Ganga-Jamuni tehzeeb in demand as Ayodhya awaits verdict
India awaits the Supreme Court verdict in the Babri Masjid-Ram Janmabhoomi dispute case. OMKAR PARANJAPE explores the impact of Ganga-Jamuni tehzeeb
In a country like India, which has thousands of years of history, it is quite possible to have varying narratives about the past.
On a fateful day in December 1992, the ugly incidents of the demolition of the Babri Masjid had a huge impact on the Indian society, and over the years, the Ayodhya issue has transformed into a conflict along with religious identity.
A quarter century later, it is futile to hope that the Supreme Court verdict on Ayodhya, whatever it may be, will somehow mark a closure. Healing the social fabric is far more important. That work is in the hands of people who are neither ‘secular’ nor ‘communal’ but may have been swept along in the flood of emotions unleashed by political ambitions. The messy course of the Babri Masjid demolition case displays a lack of political will to deliver justice.
But a certain custom, specifically in northern India offers a glimmer of hope that the verdict will be received with a sense of dignity and common sense will prevail.
Ganga Jamuni tehzeeb or pluralistic culture, famously inculcated in the northern Indian states by Mughal ruler Akbar, plays a big part in India representing unity with Hindu cultural elements with Muslim religious elements.
Ganga Jamuni tehzeeb literally means Ganga Yamuna culture. The term used as a euphemism for the fusion of Hindu and Muslim elements. Same as the phrase we learnt in childhood, ‘unity in diversity’.
This religious syncretism based on the ‘Vasudhaiva Kutumbakam’, unity in diversity and multi-communitarianism is a result of centuries of interfaith exchange and accommodation among Indian religions (Hinduism, Buddhism, Jainism, Sikhism).
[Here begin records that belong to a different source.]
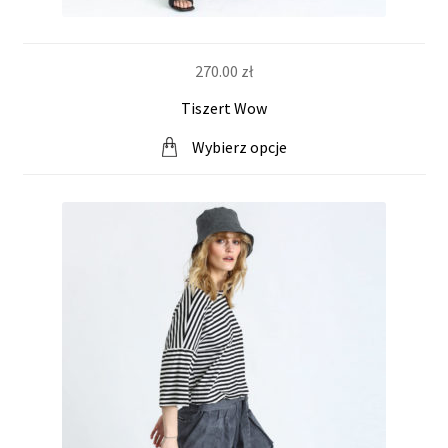
270.00
zł
Tiszert Wow
Wybierz opcje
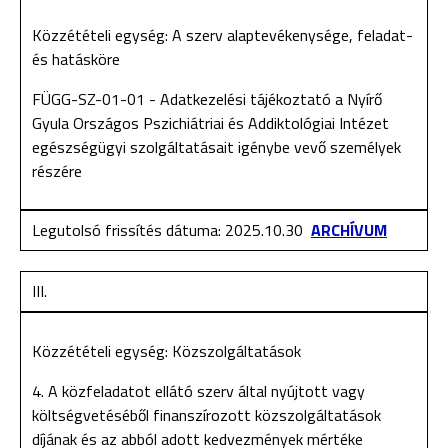
Közzétételi egység: A szerv alaptevékenysége, feladat-
és hatásköre
FÜGG-SZ-01-01 - Adatkezelési tájékoztató a Nyírő
Gyula Országos Pszichiátriai és Addiktológiai Intézet
egészségügyi szolgáltatásait igénybe vevő személyek
részére
Legutolsó frissítés dátuma: 2025.10.30
ARCHÍVUM
III.
Közzétételi egység: Közszolgáltatások
4. A közfeladatot ellátó szerv által nyújtott vagy
költségvetéséből finanszírozott közszolgáltatások
díjának és az abból adott kedvezmények mértéke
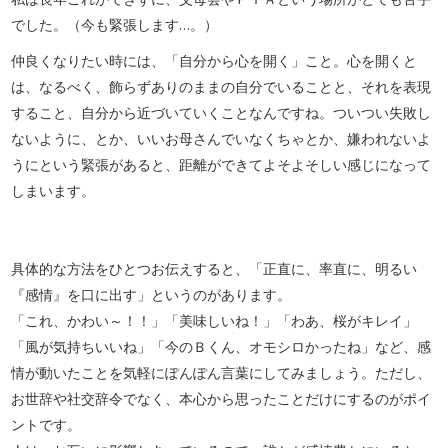
でした。（今も緊張します…。）
仲良くなりたい時には、「自分から心を開く」こと。心を開くと
は、なるべく、飾らずありのままの自分でいることと、それを表現
すること、自分から近づいていくことなんですね。ついつい失敗し
ないように、とか、いいお母さんでいなくちゃとか、嫌われないよ
うにという緊張があると、距離ができてよそよそしい感じになって
しまいます。
具体的な方法をひとつお伝えすると、「正直に、率直に、明るい
『感情』を口に出す」というのがあります。
「これ、かわい～！！」「美味しいね！」「わあ、桜がキレイ」
「風が気持ちいいね」「今のＢくん、オモシロかったね」など、感
情が動いたことを気軽にぽんぽん言葉にしてみましょう。ただし、
お世辞や社交辞令でなく、本心から思ったことだけにするのがポイ
ントです。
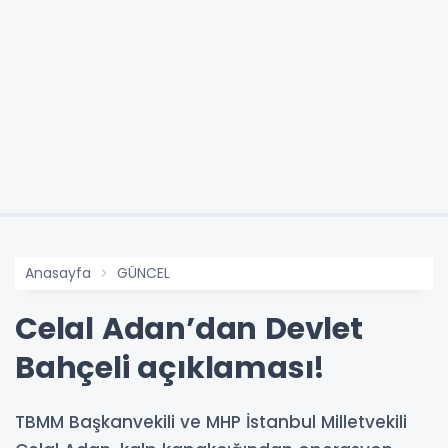
Anasayfa
GÜNCEL
Celal Adan’dan Devlet
Bahçeli açıklaması!
TBMM Başkanvekili ve MHP İstanbul Milletvekili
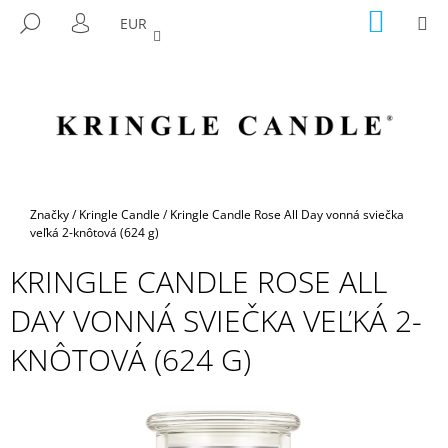
K
Prejsť
NÁKU
M
HĽADAŤ
EUR
na
KOŠÍK
O
PRIHLÁSENIE
SPÄŤ
SPÄŤ
obsah
Š
Í
Č
K
O
P
O
T
Domov
Značky
/
Kringle Candle
/
Kringle Candle Rose All Day vonná sviečka
R
veľká 2-knôtová (624 g)
E
KRINGLE CANDLE ROSE ALL
B
DAY VONNÁ SVIEČKA VEĽKÁ 2-
U
J
KNÔTOVÁ (624 G)
E
T
E
N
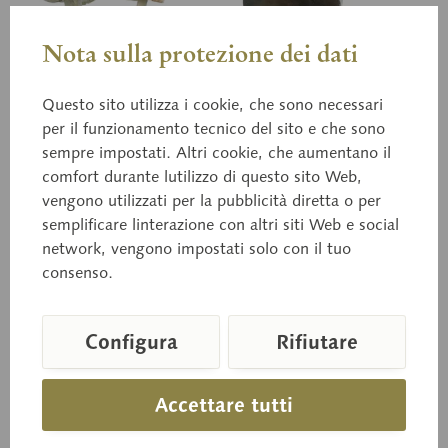
Nota sulla protezione dei dati
Questo sito utilizza i cookie, che sono necessari
per il funzionamento tecnico del sito e che sono
sempre impostati. Altri cookie, che aumentano il
comfort durante lutilizzo di questo sito Web,
Bo 124
Bo 125
Collybia maculata
vengono utilizzati per la pubblicità diretta o per
Pleurotus ostreatus
semplificare linterazione con altri siti Web e social
network, vengono impostati solo con il tuo
(A. et S. ex FR.) KUMM.
(JACQ. ex FR.) KUMM.
consenso.
Comestible.
Configura
Rifiutare
Prezzo su richiesta
Prezzo su richiesta
Accettare tutti
Carello della richiesta
Carello della richie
Where in India, communities preserve own cultural and religious identities while facilitating the shared celebration of festivals, customs and traditions.
Citing the forthcoming verdict, top Muslim clerics across Uttar Pradesh led appeals for peace in mosques just before Friday prayers, asking people from the community to maintain communal harmony at all costs.
Equally significantly, the members of the Rashtriya Swayamsevak Sangh (RSS) took a call to approach leaders across the political spectrum in its effort to promote harmony.
What determines the path taken by a country after a tumultuous and conflict creating event? It depends a lot on the quality of the victorious sides’ leadership. The country’s political leadership must remember this, that perpetuating the conflict would not help anyone in the future. On the flip-side, any gesture of reconciliation from the victor to the loser at such a time goes a long way in putting a permanent end to any conflict.
In the Ayodhya case, the alleged acts that led to the conflict happened hundreds of years ago. The opponents in the case that was recently argued at the Supreme Court did not even exist when the original events are said to have taken place. Therefore, in the case of the Ayodhya conflict, it will not be easy to create a perfect reconciliation process.
The courtroom, in this schema, has been transformed into a theatre, where different narratives of conflict are enacted in a way to sustain the conflict. By amicably executing the Supreme Court’s order, the country will only be displaying its famed tolerance.
1992: The Babri Masjid was pulled down by Kar sevaks, VHP, Shiv Sena and BJP workers demolished. This led to communal riots.
1994: Central government in 1991 acquired 67 acres around the mosque. In 1994, in response to a petition against the acquisition, a Supreme Court bench held that a mosque was not an ‘essential part of the practice of the religion of Islam’ and that namaz could be offered anywhere and hence, ‘its acquisition (by the state) is not prohibited by the provisions in the Constitution of India’.
2002: Then PM Atal Behari Vajpayee set up an Ayodhya cell and designated a senior official to hold talks with Hindu and Muslim leaders.
2010: Allahabad High Court decreed the division and transfer of title in three equal parts of the 2.77 acres of the disputed land to three principal claimants, one-third to Muslims, Hindus another third and the remainder to the Nirmohi Akhara sect. However, Muslims objected that Hindus got the main section of the disputed land and filed an appeal against in the court of law.
2017: The Supreme Court gave out its verdict, charging BJP leaders with criminal conspiracy and ordered the trial court in Lucknow to finish the hearing within two years.
2019: February 26: The five-judge constitution bench by Chief Justice Ranjan Gogoi heard the matter on February 26 and advocated an amicable resolution to the Ram Mandir case through mediation.